Было мучительно так, как мучительно здоровому и веселому животному, пущенному в луга с веревкой на ногах.

Товарищи долго не могли понять этого, а когда поняли, то из деликатности старались не задерживать меня. Это было им скучно и неудобно, и оттого скоро, скорее даже, чем можно было ожидать, они возненавидели жену, как досадную, Бог весть откуда и за что свалившуюся на них помеху.

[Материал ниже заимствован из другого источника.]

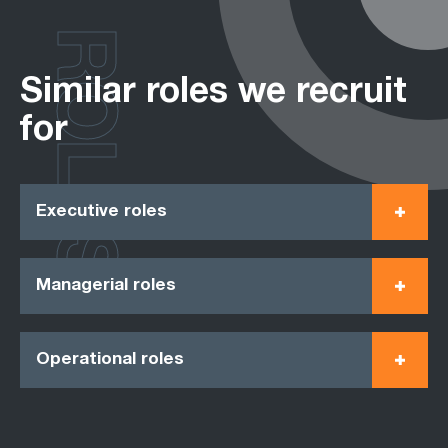
ROLES
Similar roles we recruit
for
Executive roles
Managerial roles
Operational roles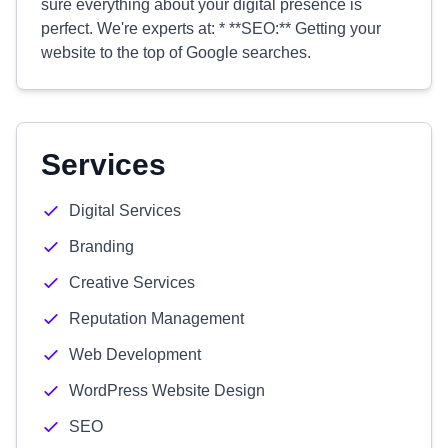
sure everything about your digital presence is
perfect. We're experts at: * **SEO:** Getting your
website to the top of Google searches.
Services
Digital Services
Branding
Creative Services
Reputation Management
Web Development
WordPress Website Design
SEO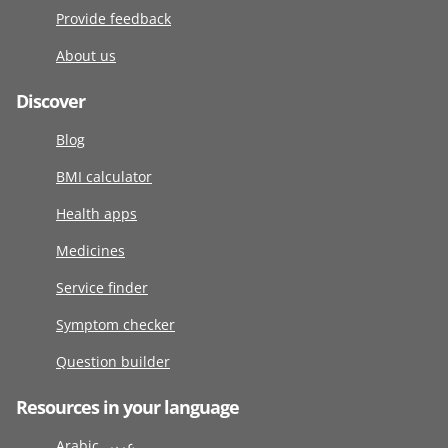
Provide feedback
About us
Discover
Blog
BMI calculator
Health apps
Medicines
Service finder
Symptom checker
Question builder
Resources in your language
Arabic عربى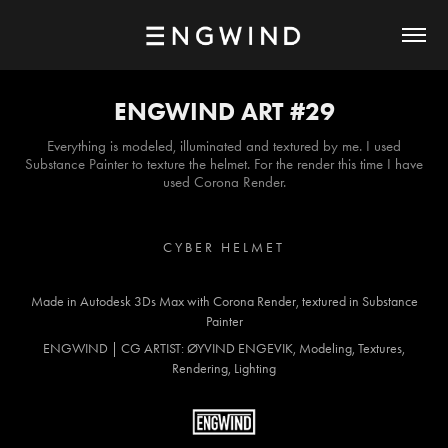
ENGWIND ART #29
Everything is modeled, illuminated and textured by me. I used
Substance Painter to texture the helmet. For the render this time I have
used Corona Render.
C Y B E R H E L M E T
Made in Autodesk 3Ds Max with Corona Render, textured in Substance
Painter
ENGWIND | CG ARTIST: ØYVIND ENGEVIK, Modeling, Textures,
Rendering, Lighting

Они стали ходить без меня и, чтобы не обидеть, скрывали это, а я заметил, и мне было досадно и обидно. Дома у меня они чувствовали себя неловко: они понимали только живопись, говорили только о ней, а жена была гораздо развитее и начитаннее их, и ей хотелось говорить о том, что их вовсе не интересовало. Я любил ее, и потому всегда с радостью отзывался на каждую ее мысль, хотя бы в данный момент она и не занимала меня сама по себе. Но товарищам моим вовсе не хотелось подчиняться человеку, который был им чужд и непонятен. Если бы не я, они просто были бы равнодушны, мало касаясь друг друга, но я связывал их собою насильно, и они стали тяготиться женой, а она — ими, а мне было тяжело и трудно в этой душной атмосфере. И из любви к жене я стал злиться на них; мне казалось, что они должны, хотя из деликатности, быть не такими, как они есть, а такими, как нравится жене. Мало-помалу они перестали ходить ко мне, и тогда произошел разрыв. Это само по себе было тяжело для меня; а в том, что произошло это против моей воли и желания, было что-то особенно тяжелое, унизительное, обидное, как насмешка. Мне казалось, что я принес большую жертву жене, а она думала, что сделала хорошо для меня, открыв мне глаза на то, какие пустые и ничтожные люди были мои товарищи, точно я не знал этого сам. Мы не понимали друг друга: она искала в людях одного, я другого, и у меня явилось досадное чувство к жене, хотя она и не была виновата в том, что мои взгляды не были ее взглядами.